Performance Simulation of Two-Bed Adsorption Refrigeration Chiller with Mass Recovery
- *Corresponding Author:
- Najeh Ghilen
Faculty of Sciences and Technology
Research Unit Environment
Catalysis and Process Analysis
The National Engineering School of Gabes, Tunisia
E-mail: [email protected]
Received Date: March 21, 2017; Accepted Date: April 18, 2017; Published Date: April 20, 2017
Citation: Ghilen N, Gabsi S, Benelmir R, Ganaoui ME (2017) Performance Simulation of Two-Bed Adsorption Refrigeration Chiller with Mass Recovery.
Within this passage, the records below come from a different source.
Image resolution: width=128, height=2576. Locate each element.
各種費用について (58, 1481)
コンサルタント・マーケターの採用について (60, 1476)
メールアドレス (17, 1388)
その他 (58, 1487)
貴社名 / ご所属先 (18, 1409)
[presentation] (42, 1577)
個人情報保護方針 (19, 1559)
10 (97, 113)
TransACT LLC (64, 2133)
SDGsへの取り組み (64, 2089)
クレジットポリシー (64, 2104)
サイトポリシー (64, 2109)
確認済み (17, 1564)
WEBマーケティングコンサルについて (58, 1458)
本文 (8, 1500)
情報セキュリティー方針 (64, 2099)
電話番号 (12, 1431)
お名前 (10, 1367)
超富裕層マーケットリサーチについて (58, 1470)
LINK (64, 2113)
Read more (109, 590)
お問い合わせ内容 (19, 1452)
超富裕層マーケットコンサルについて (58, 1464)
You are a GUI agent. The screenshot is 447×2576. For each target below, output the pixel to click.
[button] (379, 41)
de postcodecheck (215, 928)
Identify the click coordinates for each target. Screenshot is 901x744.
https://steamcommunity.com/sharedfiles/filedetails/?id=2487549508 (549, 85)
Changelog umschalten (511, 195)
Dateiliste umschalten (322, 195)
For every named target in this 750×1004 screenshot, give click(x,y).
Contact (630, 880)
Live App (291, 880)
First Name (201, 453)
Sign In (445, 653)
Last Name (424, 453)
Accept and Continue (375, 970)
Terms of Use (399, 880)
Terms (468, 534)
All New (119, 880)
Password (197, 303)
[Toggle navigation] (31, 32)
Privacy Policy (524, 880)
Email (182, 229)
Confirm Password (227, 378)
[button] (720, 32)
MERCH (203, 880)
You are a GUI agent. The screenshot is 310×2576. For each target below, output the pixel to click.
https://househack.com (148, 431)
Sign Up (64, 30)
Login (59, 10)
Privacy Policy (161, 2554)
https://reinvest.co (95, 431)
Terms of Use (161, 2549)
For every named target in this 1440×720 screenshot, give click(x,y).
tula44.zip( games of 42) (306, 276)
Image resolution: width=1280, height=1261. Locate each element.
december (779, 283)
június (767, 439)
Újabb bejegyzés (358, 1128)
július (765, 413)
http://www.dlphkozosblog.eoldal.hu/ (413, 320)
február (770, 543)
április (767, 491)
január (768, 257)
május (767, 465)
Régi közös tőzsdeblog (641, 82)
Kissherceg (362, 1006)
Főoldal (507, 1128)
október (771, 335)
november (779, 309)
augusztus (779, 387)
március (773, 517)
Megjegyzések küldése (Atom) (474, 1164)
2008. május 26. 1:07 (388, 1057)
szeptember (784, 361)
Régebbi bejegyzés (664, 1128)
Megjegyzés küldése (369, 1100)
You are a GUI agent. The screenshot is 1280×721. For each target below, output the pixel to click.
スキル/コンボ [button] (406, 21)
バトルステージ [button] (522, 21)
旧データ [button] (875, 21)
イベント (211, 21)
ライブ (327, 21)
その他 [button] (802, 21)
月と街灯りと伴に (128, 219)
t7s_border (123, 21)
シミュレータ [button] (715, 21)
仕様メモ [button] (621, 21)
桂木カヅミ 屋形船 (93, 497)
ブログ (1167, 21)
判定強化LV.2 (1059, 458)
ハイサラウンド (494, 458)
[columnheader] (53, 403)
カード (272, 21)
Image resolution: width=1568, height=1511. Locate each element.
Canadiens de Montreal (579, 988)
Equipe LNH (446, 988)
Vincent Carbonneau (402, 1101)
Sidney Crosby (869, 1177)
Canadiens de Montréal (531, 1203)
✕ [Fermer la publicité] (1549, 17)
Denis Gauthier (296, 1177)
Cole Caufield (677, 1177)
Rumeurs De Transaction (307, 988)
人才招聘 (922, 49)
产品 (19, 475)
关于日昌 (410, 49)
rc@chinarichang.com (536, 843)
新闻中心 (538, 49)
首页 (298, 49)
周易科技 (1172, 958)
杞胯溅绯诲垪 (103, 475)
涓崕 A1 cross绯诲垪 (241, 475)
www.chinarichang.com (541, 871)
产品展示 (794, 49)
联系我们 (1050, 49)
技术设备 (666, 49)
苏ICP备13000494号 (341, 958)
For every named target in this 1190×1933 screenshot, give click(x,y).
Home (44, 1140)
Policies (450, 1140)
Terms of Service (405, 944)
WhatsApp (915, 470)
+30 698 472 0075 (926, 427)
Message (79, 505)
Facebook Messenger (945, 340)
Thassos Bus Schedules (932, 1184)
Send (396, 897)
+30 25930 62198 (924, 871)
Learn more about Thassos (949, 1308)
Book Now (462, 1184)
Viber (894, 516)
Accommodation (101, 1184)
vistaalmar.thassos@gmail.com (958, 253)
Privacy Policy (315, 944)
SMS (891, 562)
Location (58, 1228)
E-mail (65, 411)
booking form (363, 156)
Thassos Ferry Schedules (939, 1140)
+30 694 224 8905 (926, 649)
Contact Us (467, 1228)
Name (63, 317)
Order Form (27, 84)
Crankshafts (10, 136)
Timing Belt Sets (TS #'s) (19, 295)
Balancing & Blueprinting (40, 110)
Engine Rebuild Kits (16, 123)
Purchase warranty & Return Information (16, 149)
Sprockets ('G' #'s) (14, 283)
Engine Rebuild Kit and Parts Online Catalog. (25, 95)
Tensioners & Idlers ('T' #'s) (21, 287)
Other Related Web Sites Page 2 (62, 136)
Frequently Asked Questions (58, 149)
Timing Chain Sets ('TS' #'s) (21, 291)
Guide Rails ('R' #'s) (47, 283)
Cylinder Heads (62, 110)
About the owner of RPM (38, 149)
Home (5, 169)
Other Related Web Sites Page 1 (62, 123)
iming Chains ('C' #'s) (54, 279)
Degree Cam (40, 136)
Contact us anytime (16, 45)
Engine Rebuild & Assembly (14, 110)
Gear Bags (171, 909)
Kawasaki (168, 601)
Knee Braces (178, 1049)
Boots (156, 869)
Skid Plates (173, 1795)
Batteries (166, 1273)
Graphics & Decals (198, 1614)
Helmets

J Fundam Renewable Energy Appl 7: 229. doi:10.4172/20904541.1000229
Copyright: © 2017 Ghilen N, et al. This is an open-access article distributed under the terms of the Creative Commons Attribution License, which permits unrestricted use, distribution, and reproduction in any medium, provided the original author and source are credited.
The technology of adsorption chiller is an efficient way of heat conversion. It can significantly reduce environmental pollution and improve energy efficiency. This paper deals with numerical study of refrigeration systems with silica gel/water pairs with mass recovery. The model is validated with experimental results from the ENERBAT platform. Numerical results are in good agreement with those of experiment. A process of mass recovery is added to study its the effect on the performances of the system. The effect of hot water temperature, cooling water temperature, chilled water temperature and cycle time, on the coefficient of performance (COP), the specific cooling capacity (SCP), the cycled mass, the evaporator outlet temperature and efficiency system are investigated in order to extrapolate the results in the Tunisian climate and to determine their optimum values able to maximize the performance of the system under analysis. The simulation calculation indicates a COP value of 0.7 with a driving source temperature of 85°C in combination with coolant inlet and chilled water inlet temperature of 40°C and 15°C, respectively. The most optimum adsorptiondesorption cycle time is approximately 1240s based on the performance from COP and SCP, achieving a SCP of 400 W/kg.